Task details >> For the records that follow, give the number of lines containing the word "articolo", with no added text.

[Dataset entries]
■ ■ ■

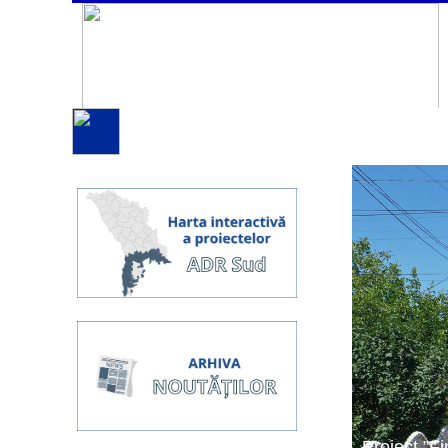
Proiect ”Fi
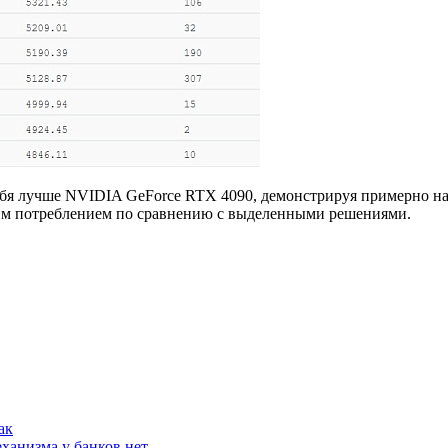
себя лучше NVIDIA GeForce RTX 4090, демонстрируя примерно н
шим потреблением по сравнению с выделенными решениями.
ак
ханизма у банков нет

■ ■ ■

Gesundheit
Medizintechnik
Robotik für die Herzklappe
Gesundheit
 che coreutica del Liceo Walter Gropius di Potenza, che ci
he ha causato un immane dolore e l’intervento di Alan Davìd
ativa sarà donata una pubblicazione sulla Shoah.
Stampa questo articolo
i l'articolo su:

■ ■ ■

Written reply >> 2